Compliance Management, Threat Management, Privacy

Privacy Issue? Pacemaker data used to charge suspected arsonist


A suspected arsonist is behind bars after police used data gleaned from the man's pacemaker with a warrant to charge him with felony arson and insurance fraud, a trend that worries privacy groups.

Ross Compton, age 59, of Middletown, Ohio was indicted after allegedly setting his own house on fire in September 2016, according to the Journal-News.  

Cases like this could be the canary in the coal mine concerning the larger privacy implications of using a person's medical data, Electronic Frontier Foundation Criminal Defense Staff Attorney Stephanie Lacambra told SC Media.

"Americans shouldn't have to make a choice between health and privacy," Lacambra  said. "We as a society value our rights to maintain privacy over personal and medical information, and compelling citizens to turn over protected health data to law enforcement erodes those rights."

She added the EFF is concerned that as technology advances, the erosion of individual privacy in personally identifiable health information increases.

Compton uses an artificial heart implant for which police obtained a warrant allowing them to access all electronic data stored in the cardiac pacing device, including heart rate, pacer demand and cardiac rhythms prior to, during and after the fire, after noticing inconsistencies in his story. 

The Ohioan reportedly had packed his bags and threw them out his bedroom window and told dispatchers that everyone was out the house before yelling “get out of here now” at the end of the call, the Journal-News reported.

A cardiologist who reviewed that data determined “it is highly improbable Mr.
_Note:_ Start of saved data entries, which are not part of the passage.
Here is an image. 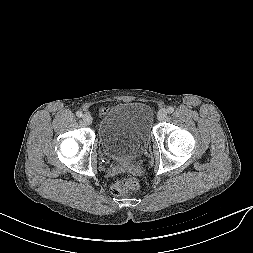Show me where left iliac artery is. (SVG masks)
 Instances as JSON below:
<instances>
[{
	"mask_svg": "<svg viewBox=\"0 0 253 253\" xmlns=\"http://www.w3.org/2000/svg\"><path fill=\"white\" fill-rule=\"evenodd\" d=\"M167 112H168V113H173V112H174V108H173L172 106H169V107L167 108Z\"/></svg>",
	"mask_w": 253,
	"mask_h": 253,
	"instance_id": "obj_1",
	"label": "left iliac artery"
}]
</instances>
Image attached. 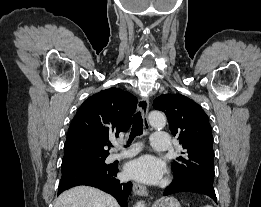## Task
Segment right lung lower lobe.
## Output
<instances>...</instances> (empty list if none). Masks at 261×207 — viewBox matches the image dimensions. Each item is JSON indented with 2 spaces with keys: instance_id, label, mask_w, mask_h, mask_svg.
I'll return each mask as SVG.
<instances>
[{
  "instance_id": "98d812e1",
  "label": "right lung lower lobe",
  "mask_w": 261,
  "mask_h": 207,
  "mask_svg": "<svg viewBox=\"0 0 261 207\" xmlns=\"http://www.w3.org/2000/svg\"><path fill=\"white\" fill-rule=\"evenodd\" d=\"M117 165H107L98 168H84L62 173L58 187V195L63 191L78 185L99 188L114 196L121 207H127V199L132 190L131 182H121L116 178Z\"/></svg>"
}]
</instances>
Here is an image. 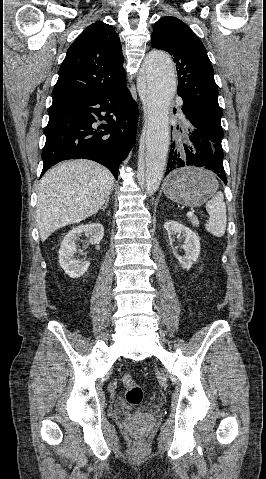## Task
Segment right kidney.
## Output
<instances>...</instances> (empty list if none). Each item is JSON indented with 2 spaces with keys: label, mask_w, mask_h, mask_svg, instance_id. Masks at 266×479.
<instances>
[{
  "label": "right kidney",
  "mask_w": 266,
  "mask_h": 479,
  "mask_svg": "<svg viewBox=\"0 0 266 479\" xmlns=\"http://www.w3.org/2000/svg\"><path fill=\"white\" fill-rule=\"evenodd\" d=\"M90 236L91 244H99L104 236V228L100 223H90L73 228L63 239L59 249V264L71 278H79L88 270L90 262L74 259L77 251L75 241L82 234Z\"/></svg>",
  "instance_id": "obj_1"
}]
</instances>
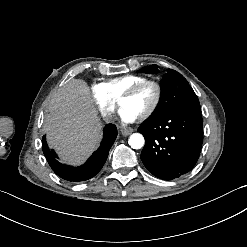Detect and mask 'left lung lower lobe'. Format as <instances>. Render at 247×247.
<instances>
[{
    "label": "left lung lower lobe",
    "instance_id": "left-lung-lower-lobe-1",
    "mask_svg": "<svg viewBox=\"0 0 247 247\" xmlns=\"http://www.w3.org/2000/svg\"><path fill=\"white\" fill-rule=\"evenodd\" d=\"M137 131L145 137L141 160L160 179L181 177L199 158L203 142L201 111L177 109L147 119Z\"/></svg>",
    "mask_w": 247,
    "mask_h": 247
}]
</instances>
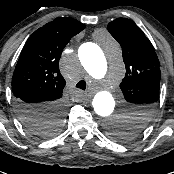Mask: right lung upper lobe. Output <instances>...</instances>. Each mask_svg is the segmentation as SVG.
I'll return each instance as SVG.
<instances>
[{
  "label": "right lung upper lobe",
  "mask_w": 174,
  "mask_h": 174,
  "mask_svg": "<svg viewBox=\"0 0 174 174\" xmlns=\"http://www.w3.org/2000/svg\"><path fill=\"white\" fill-rule=\"evenodd\" d=\"M85 25L75 19L60 17L36 30L25 43L12 78V92L16 99L33 102H55L62 97L65 80L58 63L63 48L71 37ZM26 123L48 120L46 108L37 113H21Z\"/></svg>",
  "instance_id": "cb5924a9"
}]
</instances>
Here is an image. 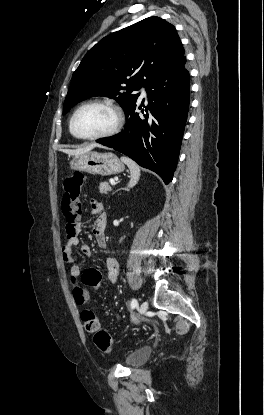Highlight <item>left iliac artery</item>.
Segmentation results:
<instances>
[{
  "label": "left iliac artery",
  "instance_id": "obj_1",
  "mask_svg": "<svg viewBox=\"0 0 264 415\" xmlns=\"http://www.w3.org/2000/svg\"><path fill=\"white\" fill-rule=\"evenodd\" d=\"M137 305H138L137 300H136L135 298H133V299L131 300V303H130V307H131V309H134Z\"/></svg>",
  "mask_w": 264,
  "mask_h": 415
}]
</instances>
Compton would have been able to collect, pack and remove the number of items from the house, exit his bedroom window and carry numerous large and heavy items to the front of his residence during the short period of time he has indicated due to his medical conditions,” court documents state according to the publication.

The fire also had multiple points of origin from outside the house. The incident caused approximately $400,000 in damage and killed Compton's cat.